With painful slowness she lifted her head to see feet at the end of her bed—not hers but a man’s—crossed at the ankles and resting atop the counterpane. Huge feet, unshod and wrapped in dusty bandages so only the tips of red swollen toes showed. Her gaze moved slowly up long legs clad in worn denim to equally huge hands clasped loosely across a lean waist. His shoulders outspanned the width of the chair in which he slouched. He slept, his head tipped back, his jaw slack beneath the thick black mustache.
He needed tending. His dark hair was overlong and it looked as if he hadn’t shaved in days. A disreputable, formidable-looking man. One who should have frightened her, but didn’t.
She frowned, realizing she knew that face, those work-worn hands. But how? And why was he in her room? She studied him, this stranger who was not a stranger, while half-formed memories drifted through her sluggish mind. When no answers came, she scanned the room, trying to fit the pieces of the puzzle together.
It was a man’s room, unadorned and filled with masculine clutter—a fleece-lined jacket hooked over one bedpost, a dusty black hat on the other. Leather leggings hung from a peg behind the door. Propped in one corner stood a well-oiled rifle, and on the floor beside it sat a pair of stained boots that had been cut open along the inside seam. On the dark, heavily carved bureau stood a half-empty bottle of amber liquid—whisky, no doubt—and a china bowl bearing an inch-wide chip on the rim. A straight razor and shaving mug rested beside it, and on the wall above it hung a tarnished mirror in an ornate, equally tarnished silver frame. The walls were bare adobe with intricate tile work at the floor and crown. The deep-set window boasted neither drape nor shutter.

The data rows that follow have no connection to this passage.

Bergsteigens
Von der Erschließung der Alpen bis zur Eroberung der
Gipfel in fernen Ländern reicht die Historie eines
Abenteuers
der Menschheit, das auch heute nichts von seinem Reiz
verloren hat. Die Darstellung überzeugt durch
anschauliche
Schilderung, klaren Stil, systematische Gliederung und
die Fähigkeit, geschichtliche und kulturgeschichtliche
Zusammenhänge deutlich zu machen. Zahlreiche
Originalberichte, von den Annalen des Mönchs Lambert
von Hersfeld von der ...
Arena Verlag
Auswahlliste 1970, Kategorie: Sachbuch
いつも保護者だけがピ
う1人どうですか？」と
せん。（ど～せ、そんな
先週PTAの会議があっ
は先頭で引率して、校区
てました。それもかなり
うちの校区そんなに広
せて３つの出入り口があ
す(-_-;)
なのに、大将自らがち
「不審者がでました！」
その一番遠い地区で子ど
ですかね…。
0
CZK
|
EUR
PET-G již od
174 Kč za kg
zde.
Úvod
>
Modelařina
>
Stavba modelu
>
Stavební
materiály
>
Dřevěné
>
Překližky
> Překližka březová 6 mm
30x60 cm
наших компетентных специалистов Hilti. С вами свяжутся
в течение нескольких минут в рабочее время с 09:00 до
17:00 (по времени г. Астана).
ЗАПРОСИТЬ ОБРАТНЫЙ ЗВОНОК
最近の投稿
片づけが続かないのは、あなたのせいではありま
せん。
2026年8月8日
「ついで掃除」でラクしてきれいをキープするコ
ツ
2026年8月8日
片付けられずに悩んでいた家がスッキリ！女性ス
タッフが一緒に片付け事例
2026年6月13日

His room. It might not have been designed by the man dozing at the foot of her bed, but she was certain this was where he slept. Alone. No woman resided here. If one ever had, it had been so long ago or of such short duration, she had left no feminine mark behind.
Then why did the scent of roses hang so thick and sweet in the still air?
She glanced back to the man at her feet. “Who are you?” she asked, her throat so dry her voice was little more than a whisper.
He jerked. His head came up, gaze wide and searching. The instant those turquoise eyes met hers, storm gates opened and memories flooded her mind. “It’s you.”
He pulled himself upright, wincing as he lowered his feet to the floor. “Thirsty?” he asked, rising to retrieve a dented metal pitcher and tin cup from a chest at the end of the bed.
At the thought of water, her throat constricted. “Please.”
He poured, then shuffled toward her. But rather than give her the filled cup when she reached for it, he leaned over and slid one thick arm under her shoulders to support her in a half-sitting position. Even that small movement sent waves of dizziness surging through her head.
As he pressed the rim of the cup against her lips, she caught the scent of smoke and leather and cotton cloth dried in the sun. “Go slow,” he said.
Placing her hands over his, she gulped greedily until he pulled the cup away. After he lowered her back to the pillows, he set the cup on the table beside the pitcher, then returned to the chair. He sat back, watching her. His stillness was complete, yet the air around him seemed to hum with an energy she couldn’t define. He made her uneasy in a wholly unfamiliar way.